The Crowdskout Tech Stack and Data Design

The Crowdskout Tech Stack And Data Design

Dan Fey
Dan Fey

Recently, I led two sessions at php[world], a conference that highlights the trends and best practices in the PHP programming language and aims to strengthen and build community. One session was about how Crowdskout’s data model allows multiple customers to share large subsets of data instantly. The other session was about how Crowdskout uses a technology called Elasticsearch to provide efficient audience segmentation and charting among very large datasets that traditional databases cannot support. Here is an inside look at how our database technologies, powerful data model, and matching algorithm enable the flexibility and performance our customers need to run robust, data-driven marketing campaigns.

The Crowdskout platform enables on-demand, real-time segmenting and charting for any combination of over 80 profile categories among billions of data points. This data comes from many different sources including page views, web forms, voter data, imports, and an ever-growing list of synchronized integrations. In addition, with our app Quartermaster, we support complex, fine-grained data-sharing relationships between partner accounts.

Regardless of the source, this data must pass through a code project we call Cerebro via an API. Cerebro contains the logic to validate, clean, and save a customer’s data into our three database technologies, MySQL, MongoDB, and Elasticsearch. The MySQL and MongoDB databases are our databases of record. This means they act as the authoritative and consistent source of truth for your data. Once a customer’s data passes through Cerebro and is recorded in one of these two databases, it is now a part of their account. While MySQL and MongoDB are proven database technologies that are great at ensuring data is consistent, they are not very good at providing performant search and aggregation capabilities. For this, we replicate data in Elasticsearch, a search and analytics engine that powers the lightning-fast search, segmenting, and charting capabilities at scale that MySQL and MongoDB cannot support. Using MySQL, MongoDB, and Elasticsearch, we ensure data stays consistent while also providing performant access to analytics and aggregation tools.

As data funnels into the Crowdskout platform, each unit of data is tagged with the source from where it originated. For example, a page view will be tagged as a ‘digital’ source. All items in a spreadsheet import will be tagged as a specific ‘import’ source. These sources enable sharing relationships with partner accounts through Quartermaster. Customers can then select which specific sources they wish to share among accounts, whether it’s a single spreadsheet, all digital data, or even their entire account. Through data-sharing with Quartermaster, our customers can build their networks, develop mutually beneficial relationships with partner organizations, and magnify their outreach.  

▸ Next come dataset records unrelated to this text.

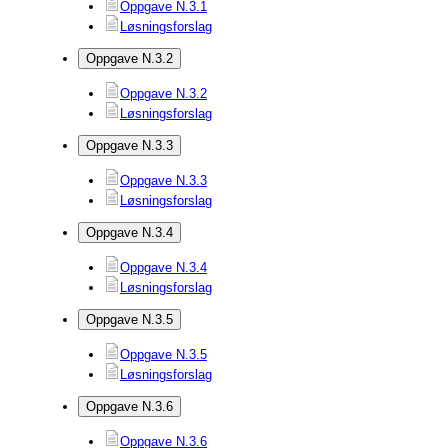
Oppgave N.3.1
Løsningsforslag
Oppgave N.3.2
Oppgave N.3.2
Løsningsforslag
Oppgave N.3.3
Oppgave N.3.3
Løsningsforslag
Oppgave N.3.4
Oppgave N.3.4
Løsningsforslag
Oppgave N.3.5
Oppgave N.3.5
Løsningsforslag
Oppgave N.3.6
Oppgave N.3.6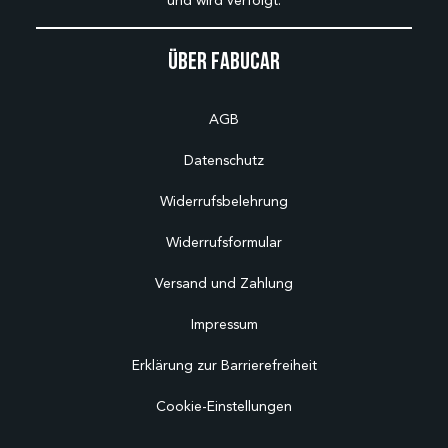
und wird verfolgt.
Über Fabucar
AGB
Datenschutz
Widerrufsbelehrung
Widerrufsformular
Versand und Zahlung
Impressum
Erklärung zur Barrierefreiheit
Cookie-Einstellungen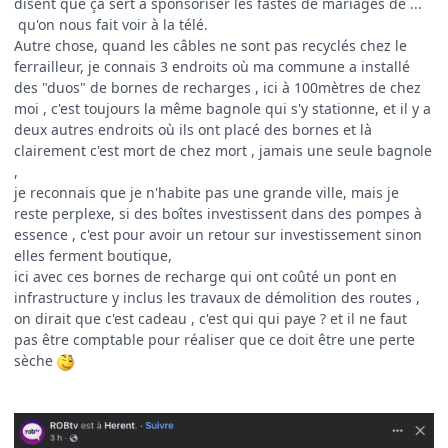
disent que ça sert à sponsoriser les fastes de mariages de ...
qu'on nous fait voir à la télé.
Autre chose, quand les câbles ne sont pas recyclés chez le
ferrailleur, je connais 3 endroits où ma commune a installé
des "duos" de bornes de recharges , ici à 100mètres de chez
moi , c'est toujours la même bagnole qui s'y stationne, et il y a
deux autres endroits où ils ont placé des bornes et là
clairement c'est mort de chez mort , jamais une seule bagnole
,
je reconnais que je n'habite pas une grande ville, mais je
reste perplexe, si des boîtes investissent dans des pompes à
essence , c'est pour avoir un retour sur investissement sinon
elles ferment boutique,
ici avec ces bornes de recharge qui ont coûté un pont en
infrastructure y inclus les travaux de démolition des routes ,
on dirait que c'est cadeau , c'est qui qui paye ? et il ne faut
pas être comptable pour réaliser que ce doit être une perte
sèche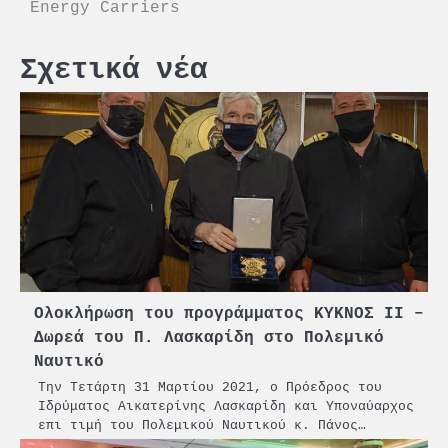
Energy Carriers
Σχετικά νέα
Ολοκλήρωση του προγράμματος ΚΥΚΝΟΣ ΙΙ –
Δωρεά του Π. Λασκαρίδη στο Πολεμικό
Ναυτικό
Την Τετάρτη 31 Μαρτίου 2021, ο Πρόεδρος του
Ιδρύματος Αικατερίνης Λασκαρίδη και Υποναύαρχος
επι τιμή του Πολεμικού Ναυτικού κ. Πάνος…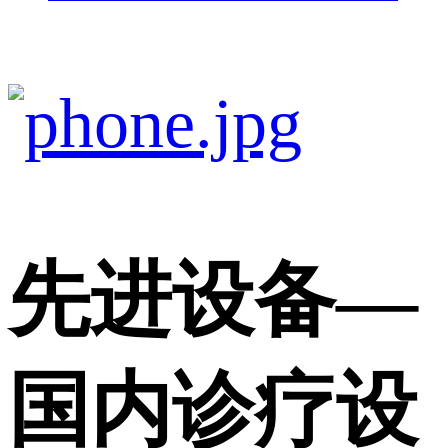
先进设备
—
国内诊疗设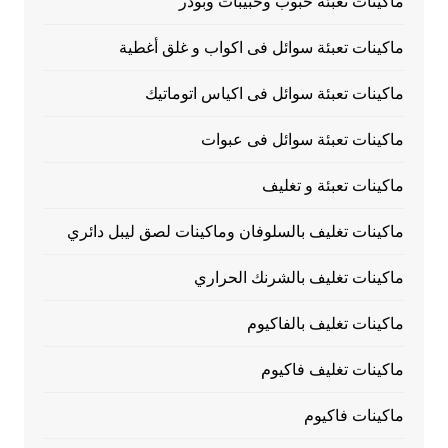
ماكينات تعبئة حبوب وحبيبات وبودر
ماكينات تعبئة سوائل فى اكواب و غلق أغطية
ماكينات تعبئة سوائل فى اكياس اتوماتيك
ماكينات تعبئة سوائل فى عبوات
ماكينات تعبئة و تغليف
ماكينات تغليف بالسلوفان وماكينات لصق ليبل دائري
ماكينات تغليف بالشرنك الحراري
ماكينات تغليف بالفاكيوم
ماكينات تغليف فاكيوم
ماكينات فاكيوم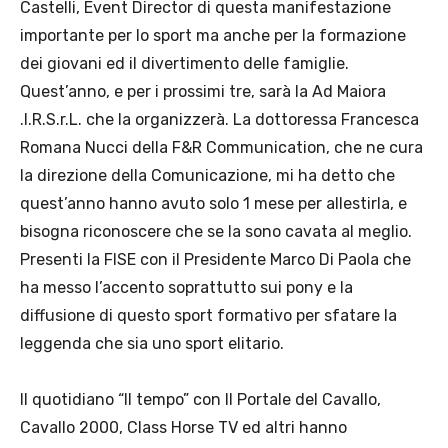
Castelli, Event Director di questa manifestazione
importante per lo sport ma anche per la formazione
dei giovani ed il divertimento delle famiglie.
Quest’anno, e per i prossimi tre, sarà la Ad Maiora
.I.R.S.r.L. che la organizzerà. La dottoressa Francesca
Romana Nucci della F&R Communication, che ne cura
la direzione della Comunicazione, mi ha detto che
quest’anno hanno avuto solo 1 mese per allestirla, e
bisogna riconoscere che se la sono cavata al meglio.
Presenti la FISE con il Presidente Marco Di Paola che
ha messo l’accento soprattutto sui pony e la
diffusione di questo sport formativo per sfatare la
leggenda che sia uno sport elitario.
Il quotidiano “Il tempo” con Il Portale del Cavallo,
Cavallo 2000, Class Horse TV ed altri hanno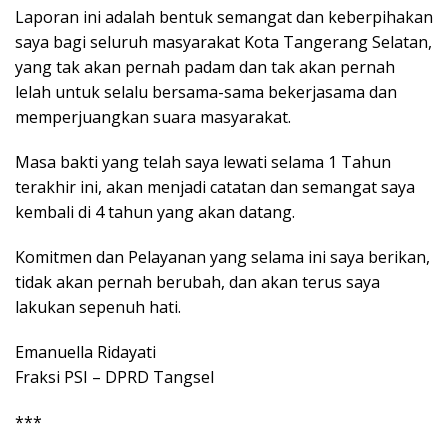
Laporan ini adalah bentuk semangat dan keberpihakan
saya bagi seluruh masyarakat Kota Tangerang Selatan,
yang tak akan pernah padam dan tak akan pernah
lelah untuk selalu bersama-sama bekerjasama dan
memperjuangkan suara masyarakat.
Masa bakti yang telah saya lewati selama 1 Tahun
terakhir ini, akan menjadi catatan dan semangat saya
kembali di 4 tahun yang akan datang.
Komitmen dan Pelayanan yang selama ini saya berikan,
tidak akan pernah berubah, dan akan terus saya
lakukan sepenuh hati.
Emanuella Ridayati
Fraksi PSI – DPRD Tangsel
***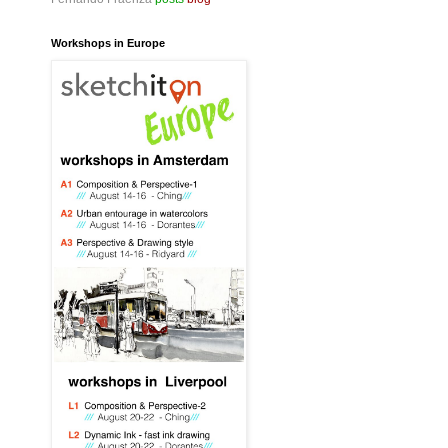
Workshops in Europe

Crowdskout also matches profile data between different data sources. For example, a person may visit a few pages on a website, and then fill out a form with their name and email address.  That person may also register for and attend an Eventbrite event. In this example, the website data arrives through a digital source, and the Eventbrite data arrives through an integration source. We use our matching algorithm to match the two sources together so the customer can see a single view of the profile and how the person interacted with the customer’s organization. The customer can similarly create a segment of people who have both visited his organization’s website and attended a specific event to continue engagement with a targeted email. Our matching algorithm allows our customers to create audience segments that are based on actions and interactions from many different sources of data. This enables deep analysis of the customer’s audience and empowers organizations to create messaging that truly resonates.

Our database technologies, source-tagging data model, and matching algorithm work together to provide the data backbone of the Crowdskout platform. The source data model implemented in MySQL and MongoDB provides a consistent view of a customer’s audience and enables the customer to configure information sharing relationships with partners to magnify outreach. The matching algorithm allows organizations to aggregate their data across different sources to understand the complete picture and create targeted messaging. All of this data is replicated into Elasticsearch to provide organizations the ability to search, segment, and chart their entire data set in real time and on demand. These insights allow organizations to dig deeper into their data, monitor the progress of their campaigns over time, and ultimately amplify their impact.